Summary: Researchers used fMRI to show that the brain handles pattern learning differently from probabilistic learning.
Source: Ohio State University.
Detecting patterns is a fundamental part of human learning and decision-making. A new study reveals how the brain responds when people discover a deterministic pattern within a sequence of sensory information.
Researchers found that pattern learning engages distinct neural systems from those involved in probabilistic learning, suggesting the brain treats rule-based sequence detection differently than learning based on outcome probabilities.
In the experiment, 26 adult participants viewed 50 sequences of 12 gradually revealed images while undergoing functional magnetic resonance imaging (fMRI). Each sequence contained various arrangements of three image categories — a hand, a face and a landscape — presented either in a repeating pattern or in random order. Participants were instructed to press a button as soon as they recognized which of the three images was being revealed, with faster correct responses earning higher monetary rewards.
“We could see which brain regions became active when participants discovered that a sequence followed a pattern, and when they realized that no pattern was present,” said Ian Krajbich, co-author and assistant professor of psychology and economics at The Ohio State University.

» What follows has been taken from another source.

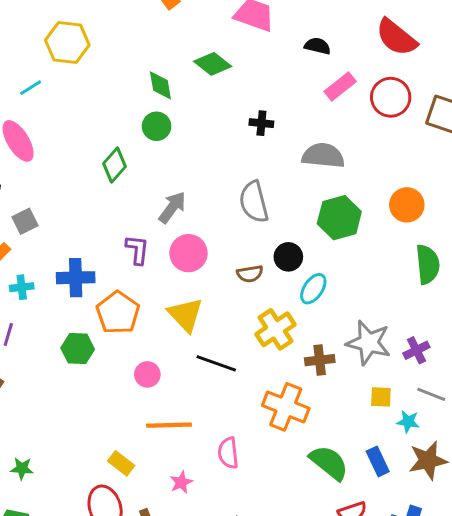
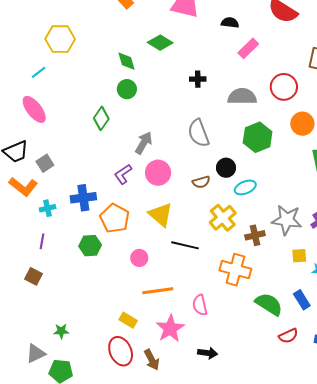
red circle: (391, 97) -> (284, 87), moved
purple L-shape: (137, 250) -> (123, 174), turned -125
cyan ellipse: (313, 289) -> (245, 187), turned 40
pink star: (181, 482) -> (170, 329), size x1.8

The task required participants to balance two kinds of uncertainty. One uncertainty concerned which specific image would appear next in the sequence, a form of prediction that relates closely to probabilistic learning models previously studied. The other uncertainty involved whether an underlying pattern governed the sequence at all — a structural or rule-based uncertainty.
When participants were uncertain about which image would appear next, brain activity matched regions previously linked to probabilistic prediction. However, when participants were resolving whether a pattern existed, the ventromedial prefrontal cortex (vmPFC) showed stronger activation. The vmPFC has been associated in prior research with value and reward processing, raising the possibility that identifying a pattern carries an intrinsic reward signal for the brain.

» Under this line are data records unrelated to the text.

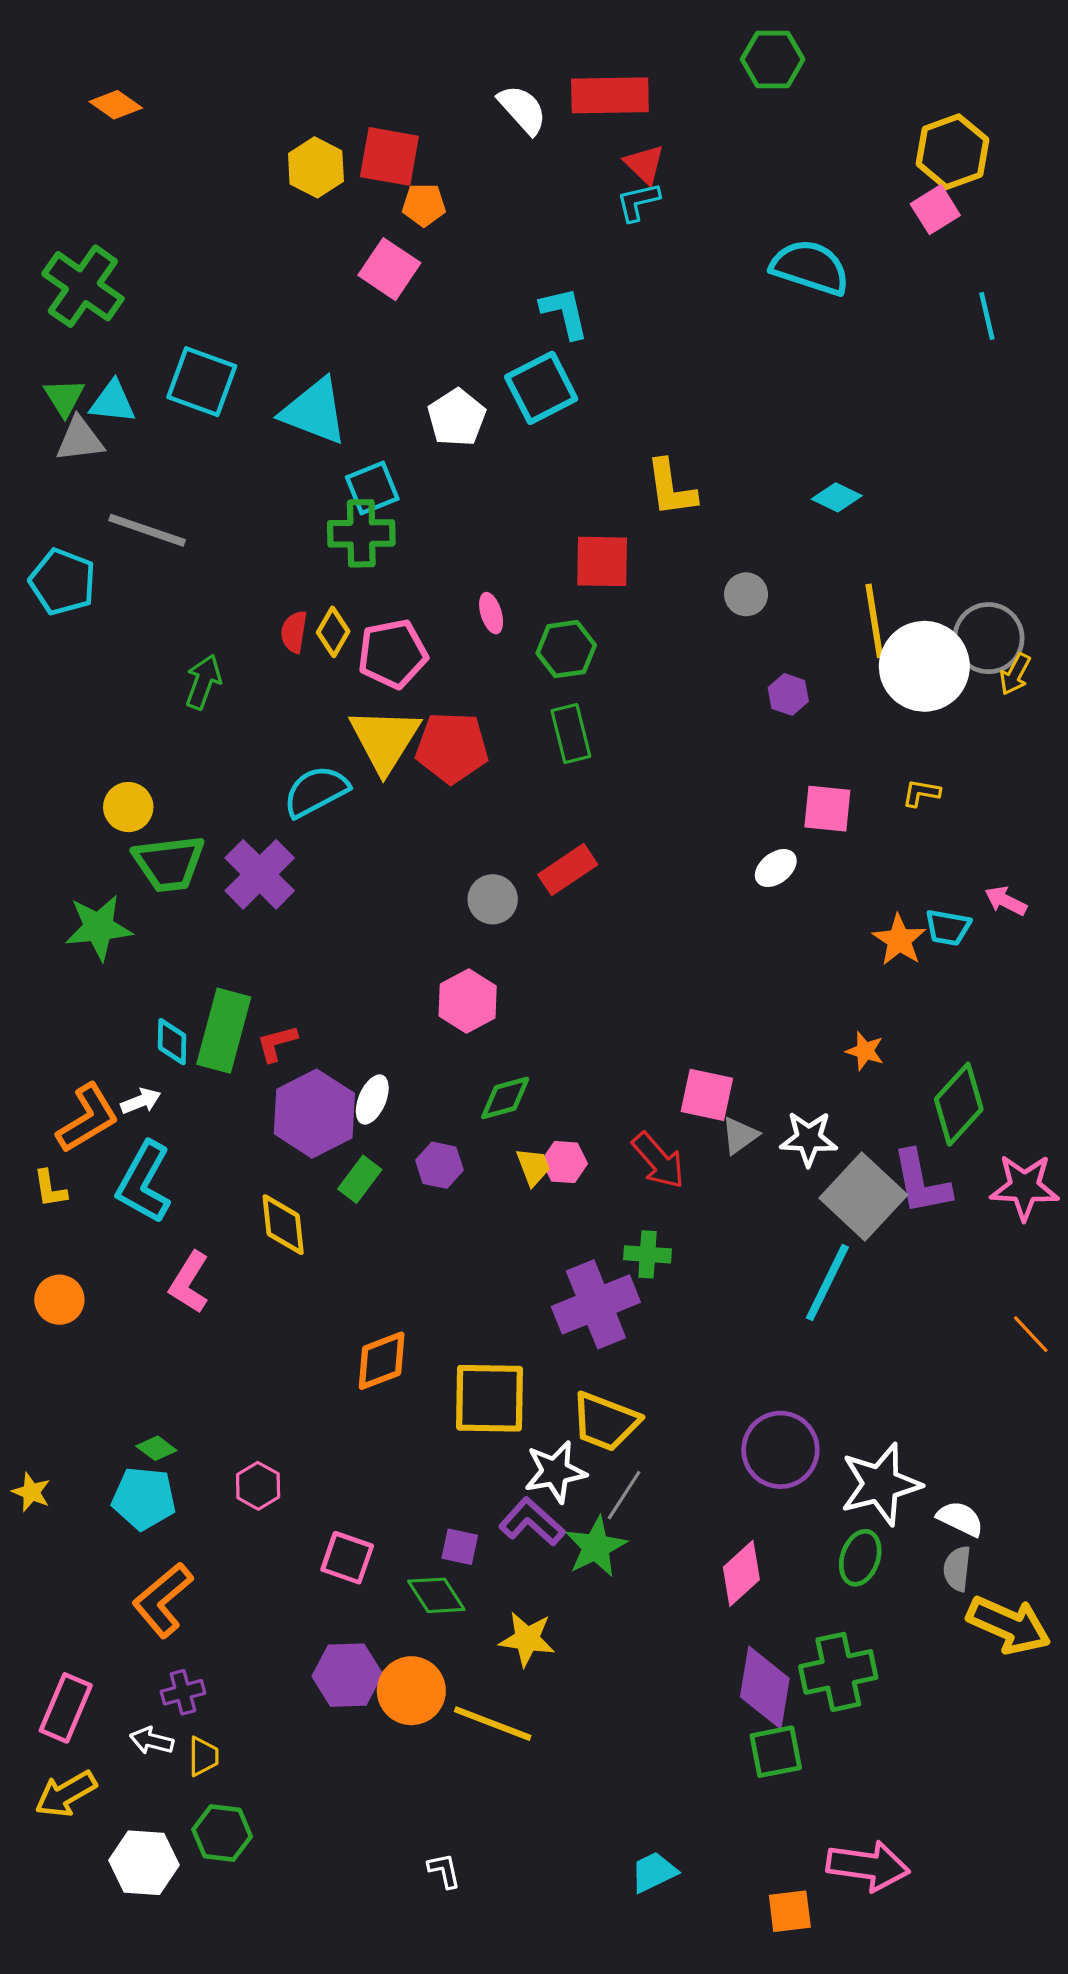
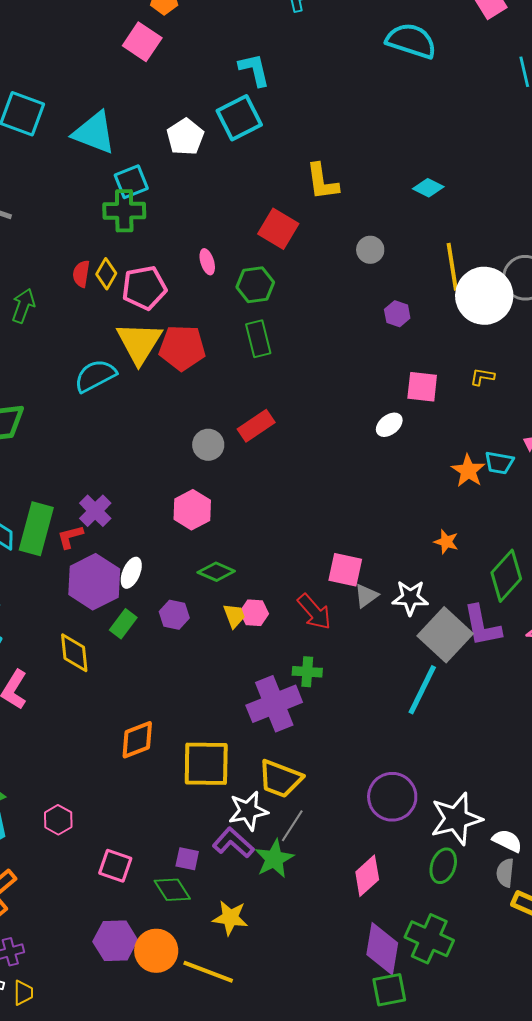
red square: (602, 561) -> (278, 229), turned 30
purple cross: (260, 874) -> (95, 511), moved, size x0.7
green diamond: (505, 1098) -> (216, 572), turned 39
green cross: (838, 1672) -> (429, 939), turned 36

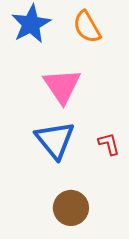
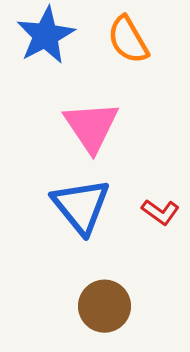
red L-shape: (109, 144) -> (160, 212), turned 140

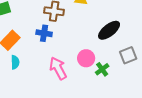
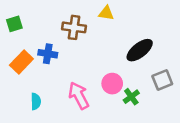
blue cross: (44, 33) -> (48, 54), moved
cyan semicircle: (15, 62) -> (36, 101), moved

The study also highlighted a role for the hippocampus: greater hippocampal activity was associated with faster pattern learning among participants. This finding aligns with the hippocampus’s known involvement in memory formation and sequence learning, indicating its contribution when the brain extracts deterministic structure from sensory input.
Researchers modeled participants’ behavior with a Bayesian pattern-learning framework that tracks beliefs both about the current state (which image is likely next) and about the underlying structure (whether a deterministic rule governs the sequence). Reaction times and choice behavior were well predicted by this model, supporting the idea that human sequence learning can involve Bayesian inference over possible patterns as well as over likely outcomes.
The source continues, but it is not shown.